LOMIR SINGEN
Der Wiener Jüdische Chor - Ein in seiner Art einmaliges Projekt der Integration verbindet verschiedene Welten mit Musik.
Der Wiener Jüdische Chor gab eines seiner Konzerte und das
Gemeindezentrum der jüdischen Gemeinde in Wien platzte
förmlich aus allen Nähten. Chorleiter Roman Grinberg gab
den Conferencier und gewann durch seine bewährte Erzählkunst
unterhaltsam das Publikum. Eine kleine Verspätung am Beginn
war schnell vergessen, die israelischen und jiddischen Lieder
fanden ein beeindrucktes, teilweise verzücktes Publikum.

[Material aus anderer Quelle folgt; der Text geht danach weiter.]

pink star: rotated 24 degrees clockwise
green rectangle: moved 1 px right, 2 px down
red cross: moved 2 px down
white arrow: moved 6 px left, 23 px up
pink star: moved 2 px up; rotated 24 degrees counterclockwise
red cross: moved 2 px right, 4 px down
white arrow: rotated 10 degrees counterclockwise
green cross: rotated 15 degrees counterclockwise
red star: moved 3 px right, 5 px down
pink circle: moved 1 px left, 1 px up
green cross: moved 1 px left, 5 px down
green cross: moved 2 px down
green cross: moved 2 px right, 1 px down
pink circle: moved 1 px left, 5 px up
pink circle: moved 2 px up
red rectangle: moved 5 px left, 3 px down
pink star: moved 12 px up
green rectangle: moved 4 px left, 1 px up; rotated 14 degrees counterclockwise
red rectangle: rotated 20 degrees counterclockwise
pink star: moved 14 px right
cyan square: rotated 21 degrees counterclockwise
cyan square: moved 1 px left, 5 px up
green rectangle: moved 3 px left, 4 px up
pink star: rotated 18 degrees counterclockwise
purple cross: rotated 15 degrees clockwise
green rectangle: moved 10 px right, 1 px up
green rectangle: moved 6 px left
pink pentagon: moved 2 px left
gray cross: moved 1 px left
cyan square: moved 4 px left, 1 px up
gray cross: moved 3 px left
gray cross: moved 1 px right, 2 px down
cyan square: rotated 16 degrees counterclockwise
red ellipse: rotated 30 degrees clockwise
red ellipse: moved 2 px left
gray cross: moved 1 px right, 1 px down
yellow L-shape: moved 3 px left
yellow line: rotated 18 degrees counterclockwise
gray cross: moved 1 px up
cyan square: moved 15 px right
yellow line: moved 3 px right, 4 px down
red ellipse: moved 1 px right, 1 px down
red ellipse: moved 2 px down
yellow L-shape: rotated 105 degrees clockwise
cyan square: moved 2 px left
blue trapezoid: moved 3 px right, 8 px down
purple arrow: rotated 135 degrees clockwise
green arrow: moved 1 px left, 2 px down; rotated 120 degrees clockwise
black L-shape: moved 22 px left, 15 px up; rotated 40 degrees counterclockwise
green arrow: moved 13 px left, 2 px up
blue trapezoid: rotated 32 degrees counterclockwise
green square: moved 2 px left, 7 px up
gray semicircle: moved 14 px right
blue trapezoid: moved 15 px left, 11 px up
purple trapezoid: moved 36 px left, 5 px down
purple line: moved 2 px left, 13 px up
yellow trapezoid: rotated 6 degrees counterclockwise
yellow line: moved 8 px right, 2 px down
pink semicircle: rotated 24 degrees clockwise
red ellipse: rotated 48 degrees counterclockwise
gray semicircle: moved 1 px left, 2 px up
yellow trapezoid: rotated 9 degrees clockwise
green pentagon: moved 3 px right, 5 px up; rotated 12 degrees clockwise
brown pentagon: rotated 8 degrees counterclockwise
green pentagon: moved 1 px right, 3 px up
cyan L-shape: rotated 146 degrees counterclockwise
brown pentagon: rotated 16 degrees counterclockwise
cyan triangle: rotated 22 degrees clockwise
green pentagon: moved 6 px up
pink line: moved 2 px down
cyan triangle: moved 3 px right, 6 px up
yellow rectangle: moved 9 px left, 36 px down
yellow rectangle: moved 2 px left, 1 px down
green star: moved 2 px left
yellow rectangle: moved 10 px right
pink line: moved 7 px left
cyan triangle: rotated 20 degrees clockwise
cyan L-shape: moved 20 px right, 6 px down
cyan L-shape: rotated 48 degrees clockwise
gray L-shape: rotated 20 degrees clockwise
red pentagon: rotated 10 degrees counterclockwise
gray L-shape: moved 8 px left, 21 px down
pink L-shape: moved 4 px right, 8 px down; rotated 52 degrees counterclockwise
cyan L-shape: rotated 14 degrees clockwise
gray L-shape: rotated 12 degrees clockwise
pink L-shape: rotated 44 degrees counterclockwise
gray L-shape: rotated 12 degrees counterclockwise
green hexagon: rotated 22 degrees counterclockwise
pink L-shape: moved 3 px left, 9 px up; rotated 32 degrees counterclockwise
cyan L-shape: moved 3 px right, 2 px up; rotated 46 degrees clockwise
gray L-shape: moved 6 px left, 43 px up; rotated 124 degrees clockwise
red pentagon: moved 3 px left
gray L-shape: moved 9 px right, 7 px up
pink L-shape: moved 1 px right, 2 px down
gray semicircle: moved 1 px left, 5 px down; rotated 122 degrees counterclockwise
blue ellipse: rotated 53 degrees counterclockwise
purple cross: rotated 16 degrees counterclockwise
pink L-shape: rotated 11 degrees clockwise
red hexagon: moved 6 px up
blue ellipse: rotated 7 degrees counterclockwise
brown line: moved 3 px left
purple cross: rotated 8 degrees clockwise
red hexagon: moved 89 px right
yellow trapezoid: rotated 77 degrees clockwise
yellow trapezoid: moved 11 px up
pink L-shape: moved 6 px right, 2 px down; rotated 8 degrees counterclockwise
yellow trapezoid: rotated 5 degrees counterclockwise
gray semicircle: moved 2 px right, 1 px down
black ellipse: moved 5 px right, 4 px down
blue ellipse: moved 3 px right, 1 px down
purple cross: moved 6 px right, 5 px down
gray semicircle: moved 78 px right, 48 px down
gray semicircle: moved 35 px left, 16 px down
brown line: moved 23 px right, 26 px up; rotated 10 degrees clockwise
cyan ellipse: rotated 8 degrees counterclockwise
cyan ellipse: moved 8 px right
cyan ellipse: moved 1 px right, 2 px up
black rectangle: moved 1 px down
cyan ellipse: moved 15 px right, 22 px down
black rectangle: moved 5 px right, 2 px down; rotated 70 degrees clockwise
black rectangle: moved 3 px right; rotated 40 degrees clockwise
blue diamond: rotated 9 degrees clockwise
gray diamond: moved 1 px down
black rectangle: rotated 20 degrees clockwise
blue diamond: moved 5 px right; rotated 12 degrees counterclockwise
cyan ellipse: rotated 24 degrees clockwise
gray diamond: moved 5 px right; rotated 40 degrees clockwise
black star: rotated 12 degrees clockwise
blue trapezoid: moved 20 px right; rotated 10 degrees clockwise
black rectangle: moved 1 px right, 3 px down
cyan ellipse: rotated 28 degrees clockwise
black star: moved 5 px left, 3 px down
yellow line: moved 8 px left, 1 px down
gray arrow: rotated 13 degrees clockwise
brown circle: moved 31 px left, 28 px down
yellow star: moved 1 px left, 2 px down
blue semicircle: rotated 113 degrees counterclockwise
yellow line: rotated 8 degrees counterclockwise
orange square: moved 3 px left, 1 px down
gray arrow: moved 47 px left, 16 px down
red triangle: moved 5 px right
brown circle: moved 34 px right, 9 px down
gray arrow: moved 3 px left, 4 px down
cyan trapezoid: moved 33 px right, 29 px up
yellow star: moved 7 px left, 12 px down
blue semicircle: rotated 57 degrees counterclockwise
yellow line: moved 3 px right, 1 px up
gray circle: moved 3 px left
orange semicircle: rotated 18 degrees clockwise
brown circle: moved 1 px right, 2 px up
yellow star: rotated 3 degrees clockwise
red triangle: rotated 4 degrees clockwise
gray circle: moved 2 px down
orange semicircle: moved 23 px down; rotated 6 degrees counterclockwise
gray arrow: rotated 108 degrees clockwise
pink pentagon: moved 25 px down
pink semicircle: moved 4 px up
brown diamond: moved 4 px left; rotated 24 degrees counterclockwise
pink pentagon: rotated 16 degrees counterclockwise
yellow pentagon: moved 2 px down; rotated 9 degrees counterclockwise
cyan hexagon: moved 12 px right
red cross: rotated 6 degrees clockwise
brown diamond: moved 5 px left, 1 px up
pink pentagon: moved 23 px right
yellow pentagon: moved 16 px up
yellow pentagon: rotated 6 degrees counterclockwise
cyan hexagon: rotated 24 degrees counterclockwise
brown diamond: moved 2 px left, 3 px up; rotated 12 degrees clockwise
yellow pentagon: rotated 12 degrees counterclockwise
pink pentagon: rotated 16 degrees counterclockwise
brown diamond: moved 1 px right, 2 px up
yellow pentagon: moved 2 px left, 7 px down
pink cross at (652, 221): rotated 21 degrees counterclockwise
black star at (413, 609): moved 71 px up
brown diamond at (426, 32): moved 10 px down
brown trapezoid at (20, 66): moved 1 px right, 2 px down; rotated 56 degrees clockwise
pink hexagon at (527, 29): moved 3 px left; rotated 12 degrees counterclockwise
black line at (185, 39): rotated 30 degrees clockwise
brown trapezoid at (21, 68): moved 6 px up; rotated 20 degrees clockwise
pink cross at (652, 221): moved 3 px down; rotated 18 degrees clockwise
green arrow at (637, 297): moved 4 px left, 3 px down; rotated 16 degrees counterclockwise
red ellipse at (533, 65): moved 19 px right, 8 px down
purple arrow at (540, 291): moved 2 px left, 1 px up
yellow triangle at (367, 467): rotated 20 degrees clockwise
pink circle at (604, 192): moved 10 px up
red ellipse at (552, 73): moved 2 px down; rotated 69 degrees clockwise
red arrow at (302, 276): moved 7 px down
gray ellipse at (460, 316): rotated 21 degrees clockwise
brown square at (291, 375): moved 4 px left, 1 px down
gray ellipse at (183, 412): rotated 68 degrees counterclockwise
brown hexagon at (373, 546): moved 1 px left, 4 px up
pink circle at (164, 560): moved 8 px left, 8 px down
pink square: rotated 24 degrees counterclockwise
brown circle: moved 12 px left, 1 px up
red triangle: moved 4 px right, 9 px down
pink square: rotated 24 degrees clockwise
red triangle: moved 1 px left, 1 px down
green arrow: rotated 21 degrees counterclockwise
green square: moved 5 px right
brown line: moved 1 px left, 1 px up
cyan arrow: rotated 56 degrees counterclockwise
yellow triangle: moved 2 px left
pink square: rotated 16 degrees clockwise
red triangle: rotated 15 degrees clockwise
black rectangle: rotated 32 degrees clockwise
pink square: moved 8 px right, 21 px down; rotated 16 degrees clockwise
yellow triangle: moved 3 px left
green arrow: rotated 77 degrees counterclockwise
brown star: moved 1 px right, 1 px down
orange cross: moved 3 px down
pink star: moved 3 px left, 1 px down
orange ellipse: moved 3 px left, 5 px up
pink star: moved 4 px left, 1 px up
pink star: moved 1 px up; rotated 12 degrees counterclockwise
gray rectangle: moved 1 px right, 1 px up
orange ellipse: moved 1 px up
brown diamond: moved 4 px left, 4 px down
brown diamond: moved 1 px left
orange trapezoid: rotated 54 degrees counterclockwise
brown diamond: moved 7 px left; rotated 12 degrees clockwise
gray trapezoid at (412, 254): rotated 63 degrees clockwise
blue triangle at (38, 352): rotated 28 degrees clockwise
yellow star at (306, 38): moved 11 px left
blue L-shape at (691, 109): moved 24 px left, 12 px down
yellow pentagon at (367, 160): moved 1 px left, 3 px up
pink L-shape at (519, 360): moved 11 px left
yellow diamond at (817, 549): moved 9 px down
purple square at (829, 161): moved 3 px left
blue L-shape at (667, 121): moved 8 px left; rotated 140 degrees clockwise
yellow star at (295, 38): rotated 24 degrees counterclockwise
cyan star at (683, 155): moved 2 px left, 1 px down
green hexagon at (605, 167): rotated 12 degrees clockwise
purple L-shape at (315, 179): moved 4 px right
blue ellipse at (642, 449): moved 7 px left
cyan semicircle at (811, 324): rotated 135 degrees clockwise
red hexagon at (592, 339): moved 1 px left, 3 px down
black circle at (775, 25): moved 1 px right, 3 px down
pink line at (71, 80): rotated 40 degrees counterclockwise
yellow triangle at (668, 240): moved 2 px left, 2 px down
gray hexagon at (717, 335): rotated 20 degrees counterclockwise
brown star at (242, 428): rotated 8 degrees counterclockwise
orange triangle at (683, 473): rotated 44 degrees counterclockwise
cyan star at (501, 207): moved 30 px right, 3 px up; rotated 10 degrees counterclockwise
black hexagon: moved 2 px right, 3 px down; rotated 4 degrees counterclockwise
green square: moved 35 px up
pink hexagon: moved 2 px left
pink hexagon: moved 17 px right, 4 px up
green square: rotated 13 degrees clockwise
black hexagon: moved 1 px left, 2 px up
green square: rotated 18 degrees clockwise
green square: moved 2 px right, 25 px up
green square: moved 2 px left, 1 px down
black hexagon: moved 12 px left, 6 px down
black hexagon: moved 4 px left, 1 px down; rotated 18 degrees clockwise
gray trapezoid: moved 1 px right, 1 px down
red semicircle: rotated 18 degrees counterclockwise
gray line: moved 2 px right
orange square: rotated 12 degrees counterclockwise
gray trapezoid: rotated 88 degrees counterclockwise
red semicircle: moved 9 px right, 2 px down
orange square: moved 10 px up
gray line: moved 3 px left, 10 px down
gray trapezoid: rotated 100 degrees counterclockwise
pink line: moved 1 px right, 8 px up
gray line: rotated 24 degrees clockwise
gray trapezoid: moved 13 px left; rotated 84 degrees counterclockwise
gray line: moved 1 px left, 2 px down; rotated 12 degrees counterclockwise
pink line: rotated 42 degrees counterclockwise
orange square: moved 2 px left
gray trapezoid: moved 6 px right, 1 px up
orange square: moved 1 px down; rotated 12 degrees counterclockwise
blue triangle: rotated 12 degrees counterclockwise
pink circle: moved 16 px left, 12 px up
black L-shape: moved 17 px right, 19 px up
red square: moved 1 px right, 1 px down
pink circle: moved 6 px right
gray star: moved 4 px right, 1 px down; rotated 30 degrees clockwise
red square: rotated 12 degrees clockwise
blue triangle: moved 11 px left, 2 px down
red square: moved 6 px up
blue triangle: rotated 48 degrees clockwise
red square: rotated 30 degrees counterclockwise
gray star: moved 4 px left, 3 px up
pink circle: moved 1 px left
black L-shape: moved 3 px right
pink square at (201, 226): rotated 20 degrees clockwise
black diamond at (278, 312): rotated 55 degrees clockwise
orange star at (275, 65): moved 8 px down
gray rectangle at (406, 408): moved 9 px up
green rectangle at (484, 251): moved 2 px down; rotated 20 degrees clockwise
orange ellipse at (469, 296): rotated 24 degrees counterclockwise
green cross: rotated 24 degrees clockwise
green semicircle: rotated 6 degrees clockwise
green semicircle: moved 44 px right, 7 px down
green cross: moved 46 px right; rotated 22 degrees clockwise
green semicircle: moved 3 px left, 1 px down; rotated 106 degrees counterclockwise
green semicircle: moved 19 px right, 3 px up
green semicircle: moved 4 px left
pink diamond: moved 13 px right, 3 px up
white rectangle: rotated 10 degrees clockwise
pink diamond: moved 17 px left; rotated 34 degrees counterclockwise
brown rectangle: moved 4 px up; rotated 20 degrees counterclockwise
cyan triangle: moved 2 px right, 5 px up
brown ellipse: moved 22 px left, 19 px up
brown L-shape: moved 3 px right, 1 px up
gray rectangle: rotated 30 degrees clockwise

Der Klangkörper der über 30 Personen gewann in den letzten
15 Jahren an Volumen und Tiefe, soviel war an diesem Abend
auszumachen.
Der Stamm des Chores ist über ein Jahrzehnt zusammen,
Wechsel und Ergänzungen taten scheinbar gut. Die Aufbauarbeit
von Lev Vernik wird durch den Vollblutmusiker Roman Grinberg
mit Verve fortgesetzt.
Verstärkt wurde das Chor durch die grandiosen Belzer-Sisters,
die immer wieder ihr Publikum zu begeistern wissen. Gekrönt wurde
das Konzert durch die "Shevtshenkos", einem Familienunternehmen
mit Akoordeon-spielenden Vater und zweier entzückender Töchter,
die durch Gesang und Tanz die Zuhörer zu Beifallsstürmen brachten.
Die Solisten des Chores wussten insgesamt zu überzeugen, es wäre
ungerecht, hier jemanden besonders herauszuheben. Die Mehrheit Frauen,
Juden und Nichtjuden, und sogar ein Kurde lassen jüdische Kultur in Wien
in einem besonders hellen Licht erscheinen.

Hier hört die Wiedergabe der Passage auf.